The Book of Beasties


What do you do when someone asks you about your mental health and asks you to write a guest blog? The answer is simple, you think about it for approximately a second and then say yes!

Why did I choose to guest blog?

When Phil Tottman aka The Book of Beasties contacted me, we started talking, he asked me if I wanted to write a feature blog based on my experience of Mental Health, I felt it was a perfect match. With his company and my personal experience, I couldn’t turn down the opportunity to share my story and help others. As Phil says “despite being one of the 10-15% of new mums who have experienced postnatal depression”, I took it upon myself to create greater awareness of postnatal depression, letting other mums know ‘it is okay to not be okay’. 

 

Mental Health vs The Unlikely Mummy

When I think of Kavita, I think of a ‘normal’ person, from a good family and the youngest of three with two older brothers. My parents have now been married for 40+ years (compared to my 2.5) and I have one incredibly cheeky son, born in May 2018. I wouldn’t want to change any of this as the introduction of my story.  What I would change is the fear, the loneliness, the guilt, the hate, the hurt and the difficulties that come with any mental illness. For me, my mental illness was Postnatal Depression.

Postnatal Depression (PND)

What is it? Postnatal depression is a common type of depression that some women experience after having a baby, although some women experience ‘baby blues’, for others it can last a little longer and that is when the emotions, feelings and experiences are diagnosed as postnatal depression. There are many factors that determine PND and I feel certain factors contributed to my diagnosis of PND. My pre-care with the midwives, my care within the delivery room, my care afterwards, my emergency caesarean. Maybe it was the fact my husband returned to work after 5 days or was it just the fear of being a mum who didn’t have a clue. Was it the loneliness I experienced when I was left on my own? I honestly do not know what the reason was for why I had or why I at times still think I have PND, but I am grateful I asked for help when I did, and I still ask for help today.

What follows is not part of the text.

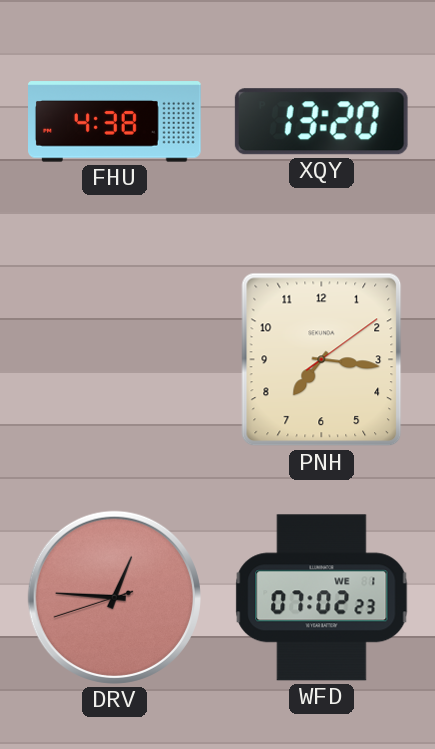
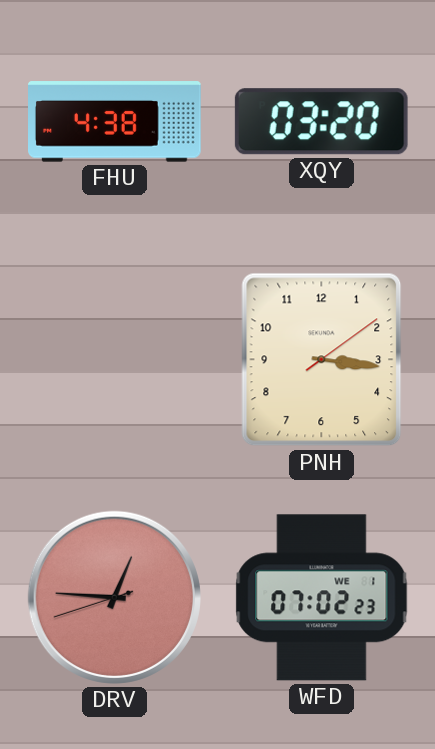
XQY: 13:20 -> 03:20
PNH: 7:16 -> 3:16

Postnatal depression doesn’t have to define your early days of motherhood, nor does it have to define you completely, it is a chapter in your life that some experience more of whereas, other don’t experience it at all. Either way, it really is just a chapter and one that can be overcome after the feeling of being constantly overwhelmed has passed. For me, I struggled with this in the early days, I felt so ashamed for not instantly falling in love with my son, I felt guilty that I struggled to feed him but worse of all, I felt nothing for the want of my life. I didn’t understand it at the time but the anger that was building up and the anger I felt was toxic. I was unable to care for my son in the best way I should have, the care for myself or my husband didn’t exist and all I wanted to do every moment I had was cry, that to me was mental health. My health was hurting, I didn’t know what I could do to help it. What I do know now and what I had wished I had known during those early days was the health part of mental health. I wish I concentrated on the HEALTH side of mental health. I wish I had a better diet, exercised more, cared for myself, had the right people to talk to. Most of all, I wish I had just loved myself. It is hard for me to admit that I felt like a failure and there is a lot of fear and regret in my past behaviour. I lost a part of me, friendship groups, respect for myself, but worst of all, I miss the person I knew I could have been and the person I wish my son first met.

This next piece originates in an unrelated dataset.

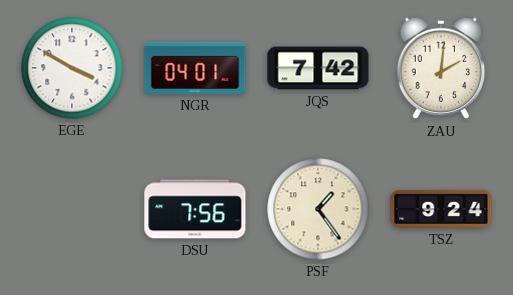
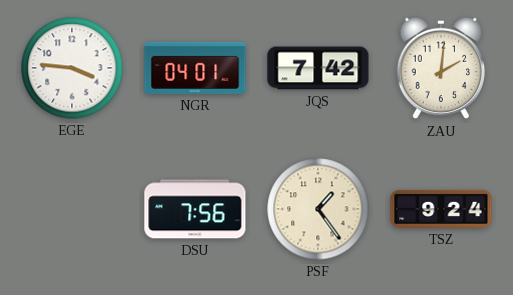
EGE: 3:50 -> 3:46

When I was told I had PND, I lost a part of myself forever and a part I know I will never get back. That is the saddest part. You hear all the time that you are never the same person once you are a mum and motherhood can change a person. The truth is I hated the change, I craved my old life and at times I hated what I had because it took my freedom. Now on reflection, it pains me to even think that way. There are so many people in the world longing for a baby, a family and what I have. Back then, all I had was hatred towards some of the things I was lucky to have. But that was me then not me now. Now I am happy with what I have created, that cheeky grin that smiles back at me every morning is the greatest reward for all the self-help and therapy. The hardest thing was returning to the woman I once was and now juggling between family and work is by far the greatest achievement. I was in awe of those who were ‘working’ mums and now that I am one, I understand the difficulties to it and I am proud of that, I am proud of what I have achieved and with the strength I have inside me to be an even better version of myself not just for me, but for my son.

Get in touch

We can all learn to live with mental health illnesses, we can all learn to deal with them too, but to overcome it is another story and a story that is often untold. However, as The Unlikely Mummy, I am becoming to understand and gain the confidence in telling my story of beating the illness or at least trying to. I am slowly dealing and learning from my mental health challenges. When you feel ready, head over to my page and have a chat with me hello@theunlikelymummy.co.uk or just take a look at my journey so far on www.unlikelymummy.co.uk. I think it is important to understand mental health, introduce talking about it early in schools and support everyone who suffers or encounters it. Parents, grandparents, employees, employers, friends and family – we all need to be aware of what mental health can be and ways we can all help. None of us are alone, it isn’t contagious, we all can learn to help support each other. We just need to understand.